# Animal Prints...talk about revolving door fashion!



## speakerpunk (Aug 19, 2005)

I love leopard.  Shamelessly.  Blue, screaming pink, acid green... even traditional brown.  I love that it goes in and out of fashion so much that it's become a classic.  Anyone else just love the essential animal print piece?  I think my fav accessory is a Fendi Ostrick bag in a leopard print with a patent black leather handle...got it for a song


----------



## martygreene (Aug 20, 2005)

My boyfriend's ex-girlfriend (who is an amazing woman and I love her) made a pink leopard print suit jacket for him.
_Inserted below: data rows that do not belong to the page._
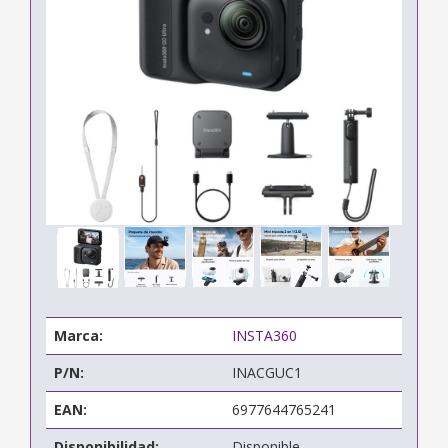
Marca:
INSTA360
P/N:
INACGUC1
EAN:
6977644765241
Disponibilidad:
Disponible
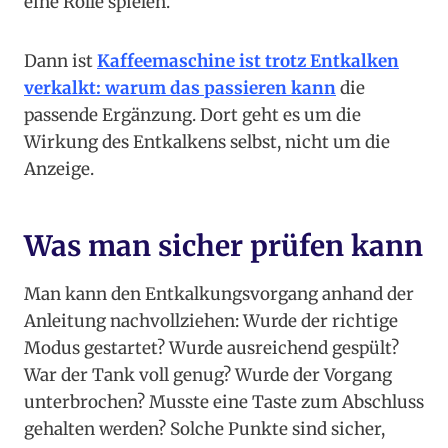
eine Rolle spielen.
Dann ist
Kaffeemaschine ist trotz Entkalken
verkalkt: warum das passieren kann
die
passende Ergänzung. Dort geht es um die
Wirkung des Entkalkens selbst, nicht um die
Anzeige.
Was man sicher prüfen kann
Man kann den Entkalkungsvorgang anhand der
Anleitung nachvollziehen: Wurde der richtige
Modus gestartet? Wurde ausreichend gespült?
War der Tank voll genug? Wurde der Vorgang
unterbrochen? Musste eine Taste zum Abschluss
gehalten werden? Solche Punkte sind sicher,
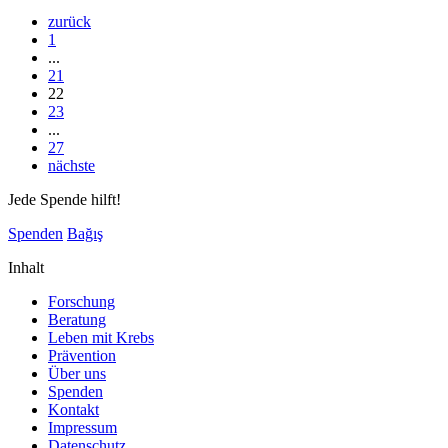
zurück
1
...
21
22
23
...
27
nächste
Jede Spende hilft!
Spenden
Bağış
Inhalt
Forschung
Beratung
Leben mit Krebs
Prävention
Über uns
Spenden
Kontakt
Impressum
Datenschutz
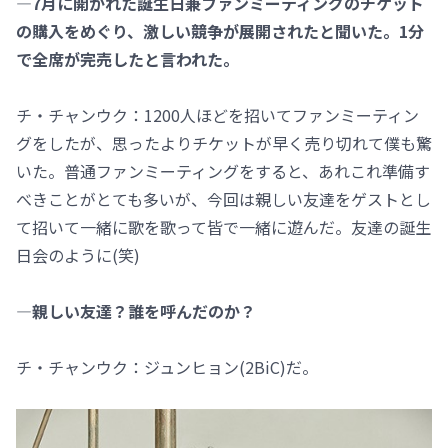
―7月に開かれた誕生日兼ファンミーティングのチケット
の購入をめぐり、激しい競争が展開されたと聞いた。1分
で全席が完売したと言われた。
チ・チャンウク：1200人ほどを招いてファンミーティン
グをしたが、思ったよりチケットが早く売り切れて僕も驚
いた。普通ファンミーティングをすると、あれこれ準備す
べきことがとても多いが、今回は親しい友達をゲストとし
て招いて一緒に歌を歌って皆で一緒に遊んだ。友達の誕生
日会のように(笑)
―親しい友達？誰を呼んだのか？
チ・チャンウク：ジュンヒョン(2BiC)だ。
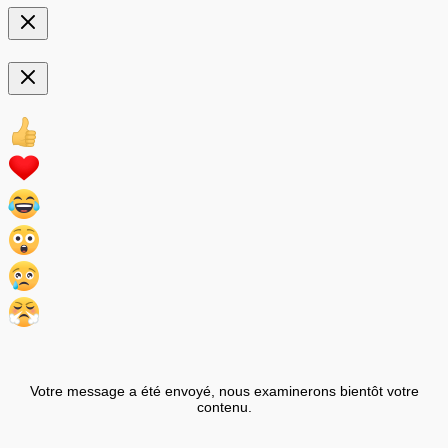
Votre message a été envoyé, nous examinerons bientôt votre
contenu.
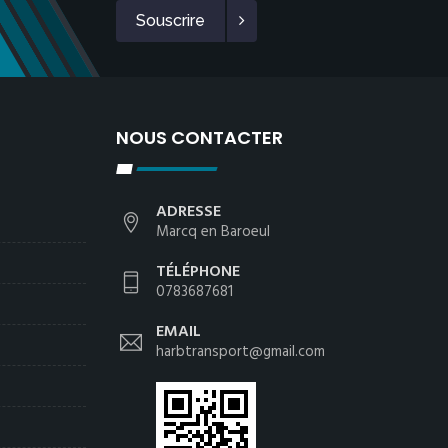
Souscrire
NOUS CONTACTER
ADRESSE
Marcq en Baroeul
TÉLÉPHONE
0783687681
EMAIL
harbtransport@gmail.com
He took it on tour with him two summers ago, and it disappeared. We have absolutely no clue where it went. I suspect it got lost when their cartop carrier somehow dislodged itself from the roof of the vehicle and spread their belongings along the interstate. That or it got left backstage somewhere.


----------



## devilgirl17 (Aug 20, 2005)

I've never personally been a huge fan of animal prints, but I have to say I would give my right arm for the fabulous coat that Angelina Jolie is wearing here:





It all matters on your personality. If you love it, rock it.


----------



## beautifulxdisaster (Aug 20, 2005)

I like zebra prints


----------



## Turbokittykat (Aug 21, 2005)

Oh yes! I probably should know better at my age, but I can't resist animal print, especially in bright colours.

I saw a load of luggage and accessories in bright pink leopard fabric in a surf shop this evening and I'm seriously considering returning when the store is open!


----------



## Miss_MAC (Aug 27, 2005)

im not a fan of bright colored animal prints, they look too fake to me, but the classic animal prints are hot, in moderation of course...and ITA that leopard print trench is FAB! I would totally rock that if it didnt cost a fortune!


----------



## mac_obsession (Sep 5, 2005)

heh im just a camo girl...no animals


----------



## clockworkrose (Oct 6, 2005)

I LOVE LOVE LOVE leopard and zebra in pretty much any colour. This winter I'm going to spend my free time making a leopard-print fuzzy coat and about 23894787636 leopard or zebra-print skirts of diff. colours. It's funny...when I walk into a store, my eye automatically scans for anything animal printed, and I zero in on it....then everything else.


----------